British adventurer and industrialist David Hempleman-Adams has completed his journey to circle the North Pole, as part of the Polar Ocean Challenge. The challenge entailed navigation by yacht of the Northeast and Northwest arctic passages, which were considered to be impenetrable throughout recorded history, due to sea-ice. As global temperatures have continued to rise, the sea-ice has melted, and Mr. Adams embarked on the project in order to highlight the reality of climate change and the widespread decline of sea-ice. The ice has receded so much that Adams was able to navigate the once impassable Northwest passage in just two weeks.
The yacht, called the Northabout, left Bristol UK this past June, and has been navigating the North Pole in a counter clockwise direction. On Monday, it made its way out of Canada’s Lancaster Sound, which marked the successful navigation of both formerly impassible sea routes.

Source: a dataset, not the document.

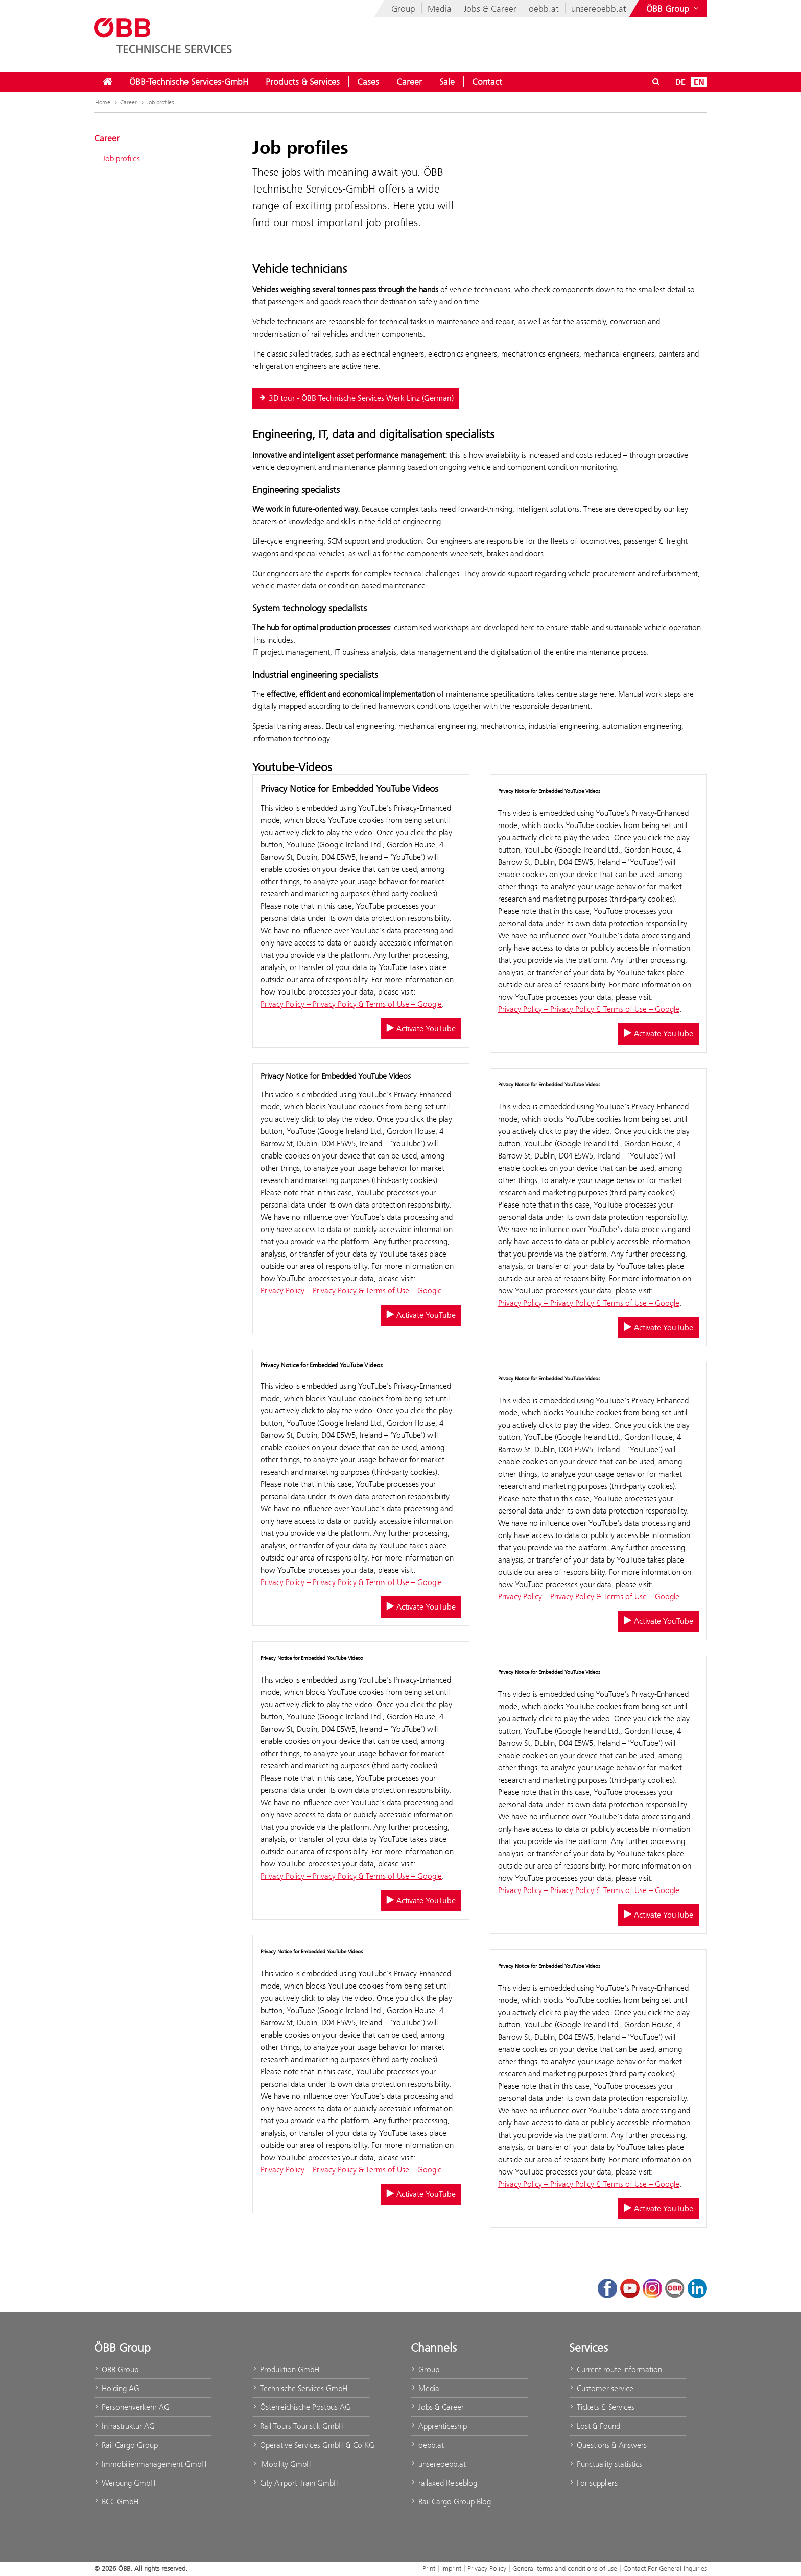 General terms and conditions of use (564, 2568)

According to satellites, this week also marked the second lowest recorded extent of Arctic sea-ice.
The completion of the Polar Ocean Challenge coincides with an unusually busy news week for the Canadian arctic, after the long sought-after remains of the HMS Terror were found in the bottom of Terror Bay, this past Monday. The ship was attempting to navigate and chart the Northwest passage in the 1840s, when it was ultimately abandoned in the heavy sea-ice that once blanketed the area. Now, the 15 meter-long, aluminum-hulled yacht was able to navigate the long sought-after route with no such problems.

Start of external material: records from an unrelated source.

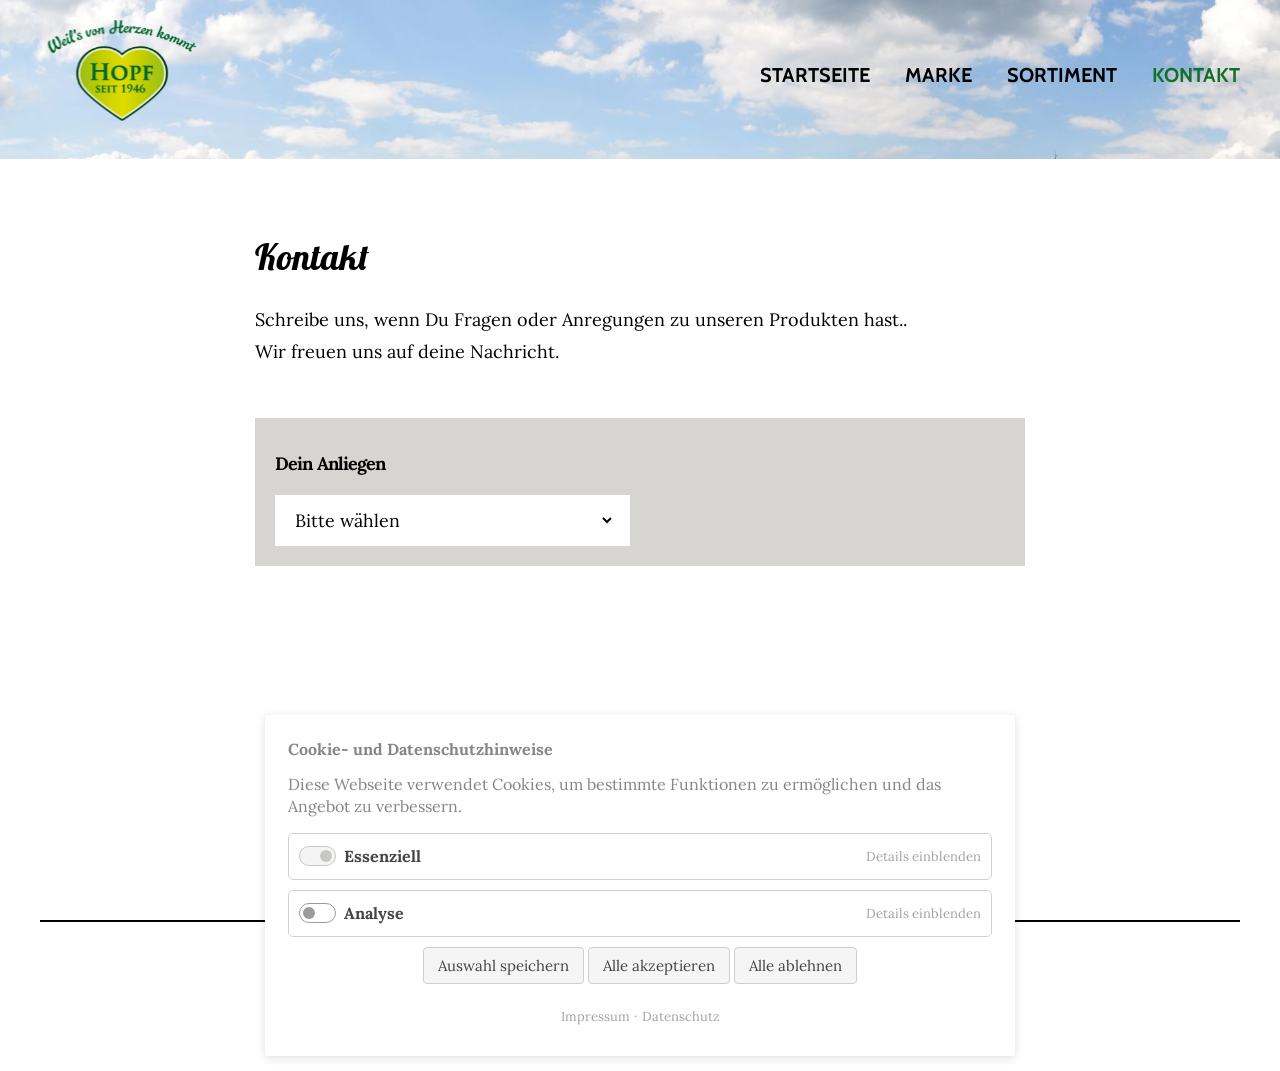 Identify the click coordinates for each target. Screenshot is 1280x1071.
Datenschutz (681, 1016)
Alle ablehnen (795, 965)
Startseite (815, 75)
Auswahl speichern (503, 965)
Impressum (595, 1016)
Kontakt (1196, 75)
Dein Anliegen (330, 463)
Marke (938, 75)
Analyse (374, 913)
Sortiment (1062, 75)
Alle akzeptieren (659, 965) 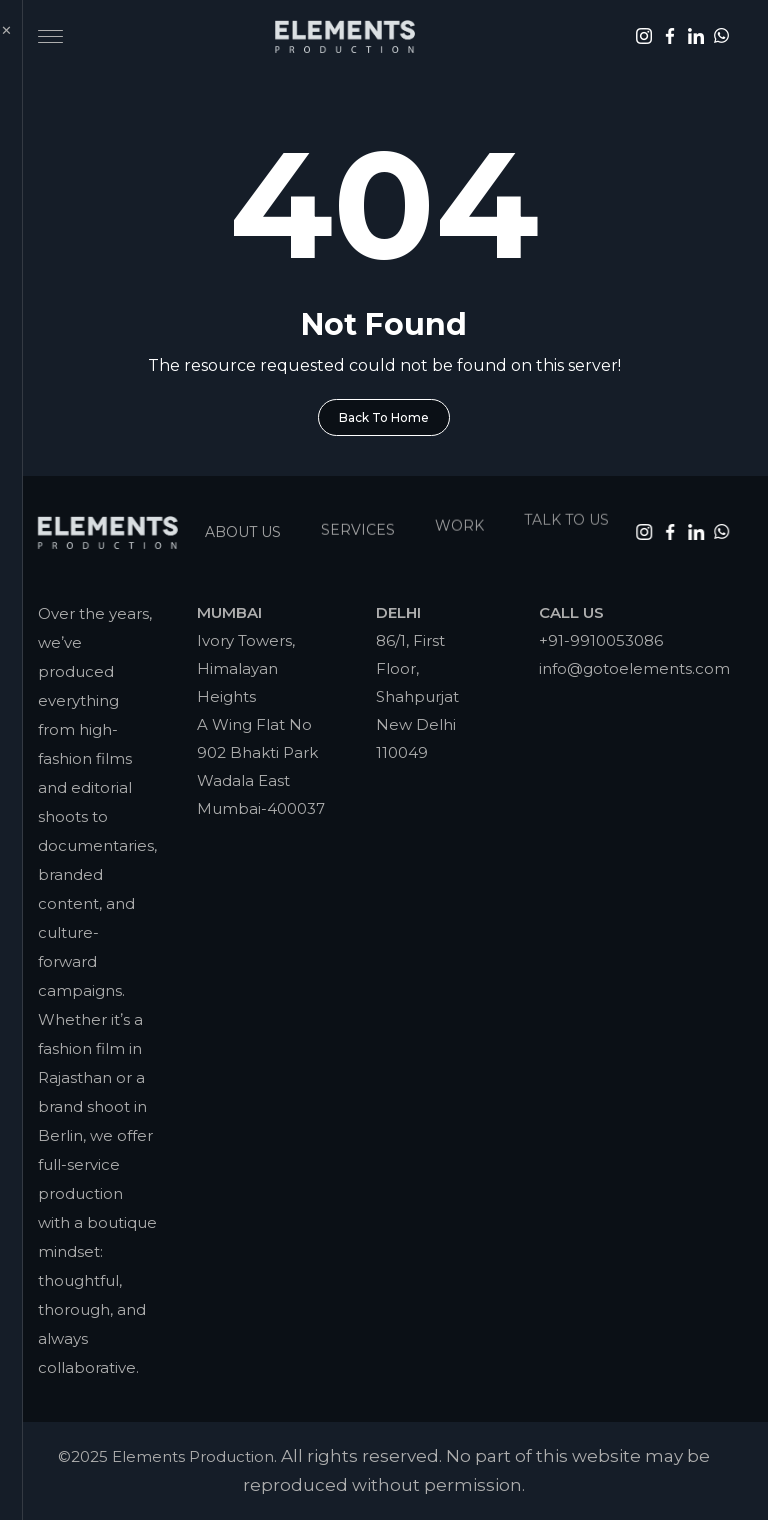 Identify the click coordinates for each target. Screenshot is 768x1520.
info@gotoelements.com (634, 668)
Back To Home (384, 417)
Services (358, 523)
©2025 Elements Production (166, 1456)
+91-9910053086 (601, 640)
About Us (243, 527)
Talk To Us (566, 506)
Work (459, 516)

The Northeast and Northwest passages are expected to see more and more commercial traffic as temperatures rise and ice continues to melt. One study recently predicted that by the middle of this century, the opportunities for normal, non-ice-strengthened sea vessels to cross the Arctic are expected to double – even in a scenario in which strong measures are taken to slow climate change. The Northwest passage was sought after for centuries as the holy grail for explorers in an era during which all commercial traffic relied on maritime transport. Much of the exploration of the new world, including that of Sir Francis Drake, Jacques Cartier, James Cook, and Henry Hudson, was ultimately in search of the then-nonexistent sea route from Europe to Asia. Ironically, climate change as a result of human activity has now made that myth into a reality.
The Northabout will make its way down Greenland’s iceberg-ridden west coast, before crossing the North Atlantic to return home to the UK in October.